KV: ControlCase is unique for three main reasons:
- Our Partnership Approach – We are really committed to partnering with our clients, understanding their business requirements, and essentially helping them create, implement and maintain a security and compliance program that aligns with the overall business objectives. This in turn provides seamless, pain-free, and more effective audits.
- Automation Driven – ControlCase is committed to using smart technology to simplify processes and provide more accuracy and efficiency. Our IT compliance portal “SkyCAM” is an innovative technology that automates evidence collection, provides real-time dashboards/reporting, and becomes your “AI-Powered” predictive compliance engine.
- Continuous Compliance Management – ControlCase’s Continuous Compliance offering really provides visibility on compliance and security throughout the year. This means security and compliance become business as usual within an organization which ultimately cuts audit prep time by at least 70% and significantly lowers the risk of a data breach throughout the year.
- OneAudit – Assess Once, Comply with Many – Organizations are increasingly required to comply with multiple security standards and regulations. Managing these audits individually poses a number of challenges for a business; including repetition of efforts, managing multiple audit firms, increased costs, complexity, and time. The ControlCase One Audit solution enables organizations to perform a single audit and comply with multiple regulations.

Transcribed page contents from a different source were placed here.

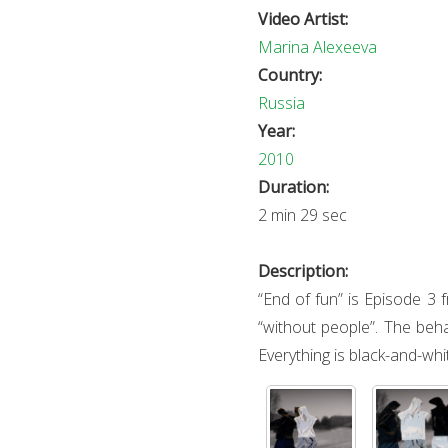
Video Artist:
Marina Alexeeva
Country:
Russia
Year:
2010
Duration:
2 min 29 sec
Description:
“End of fun” is Episode 3 
“without people”. The beha
Everything is black-and-whi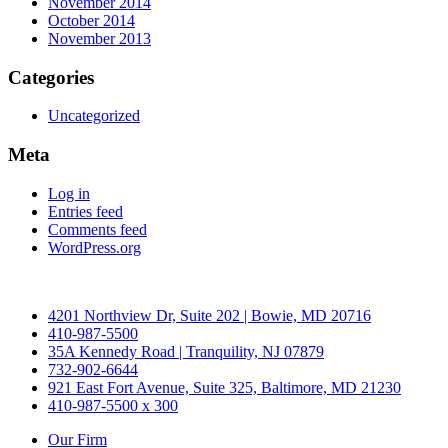
November 2014
October 2014
November 2013
Categories
Uncategorized
Meta
Log in
Entries feed
Comments feed
WordPress.org
4201 Northview Dr, Suite 202 | Bowie, MD 20716
410-987-5500
35A Kennedy Road | Tranquility, NJ 07879
732-902-6644
921 East Fort Avenue, Suite 325, Baltimore, MD 21230
410-987-5500 x 300
Our Firm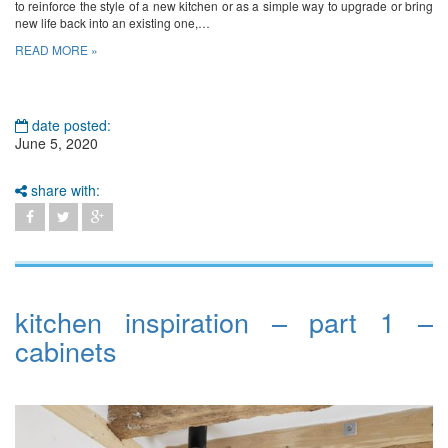
to reinforce the style of a new kitchen or as a simple way to upgrade or bring
new life back into an existing one,…
READ MORE »
date posted:
June 5, 2020
share with:
kitchen inspiration – part 1 –
cabinets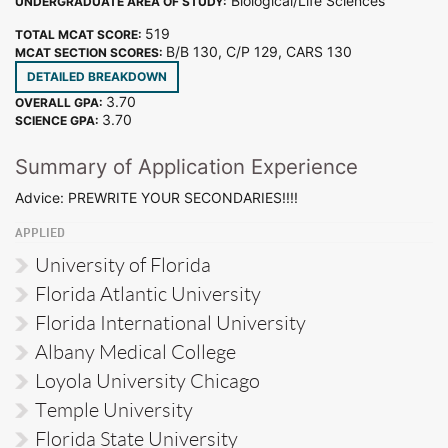
Biological/Life Sciences
UNDERGRADUATE AREA OF STUDY:
519
TOTAL MCAT SCORE:
B/B 130, C/P 129, CARS 130
MCAT SECTION SCORES:
DETAILED BREAKDOWN
3.70
OVERALL GPA:
3.70
SCIENCE GPA:
Summary of Application Experience
Advice: PREWRITE YOUR SECONDARIES!!!!
APPLIED
University of Florida
Florida Atlantic University
Florida International University
Albany Medical College
Loyola University Chicago
Temple University
Florida State University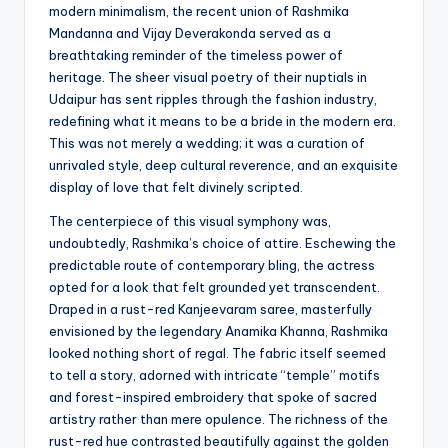
modern minimalism, the recent union of Rashmika
Mandanna and Vijay Deverakonda served as a
breathtaking reminder of the timeless power of
heritage. The sheer visual poetry of their nuptials in
Udaipur has sent ripples through the fashion industry,
redefining what it means to be a bride in the modern era.
This was not merely a wedding; it was a curation of
unrivaled style, deep cultural reverence, and an exquisite
display of love that felt divinely scripted.
The centerpiece of this visual symphony was,
undoubtedly, Rashmika’s choice of attire. Eschewing the
predictable route of contemporary bling, the actress
opted for a look that felt grounded yet transcendent.
Draped in a rust-red Kanjeevaram saree, masterfully
envisioned by the legendary Anamika Khanna, Rashmika
looked nothing short of regal. The fabric itself seemed
to tell a story, adorned with intricate “temple” motifs
and forest-inspired embroidery that spoke of sacred
artistry rather than mere opulence. The richness of the
rust-red hue contrasted beautifully against the golden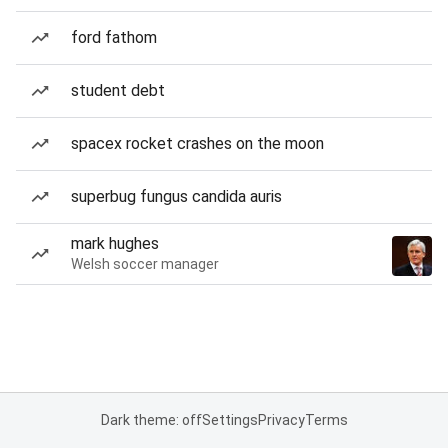
ford fathom
student debt
spacex rocket crashes on the moon
superbug fungus candida auris
mark hughes
Welsh soccer manager
Dark theme: off
Settings
Privacy
Terms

SD: What types of industries use your services?
KV: Compliance is something that crosses several verticals and is a growing need. Some of our most important clients hail from the financial services sector, healthcare, retail, cloud service providers, BPOs, payments, and other service providers. In general, while the details of each type of compliance standard vary, the issues are similar, allowing us to be flexible and offer our services to just about any type of business or organization.
SD: What do you see as the main challenge in compliance today?
KV: The biggest challenge is that compliance, as a whole, is evolving rapidly. The amount of data, regulations, standards, and the number of elements involved is growing. Whereas just a decade or two ago, compliance could be implemented and maintained manually, today organizations are increasingly aware that manually implementing and supporting the compliance function simply won’t work – strategically using technology to automate security and compliance is the only answer. Additionally, compliance can no longer be a once a year activity for an audit; instead, security and compliance have to become part of the company culture and work seamlessly across the organization to protect the business.
SD: How do you see cybersecurity and compliance developing in the next five years?
KV: We believe Compliance as a Service (CaaS) will be as common and prevalent as any other IaaS, SaaS, Managed Services, where companies will look to hand over their compliance needs to subject matter experts to completely manage and provide the end results (certifications, attestations and reporting for Management). As the cybersecurity threat vectors change, so will the parameters of CaaS change and adapt to the new needs from cyber threats and new/updated regulations.
So in an effort to reduce operating expenses and hiring in-house expertise to manage compliance; organizations will completely outsource their compliance or cybersecurity needs and/or adapt to CaaS solutions, which will effectively provide their requirements, reduce costs, shift liability, be less resource-intensive and most importantly be timely in managing their compliance for regulatory or other needs.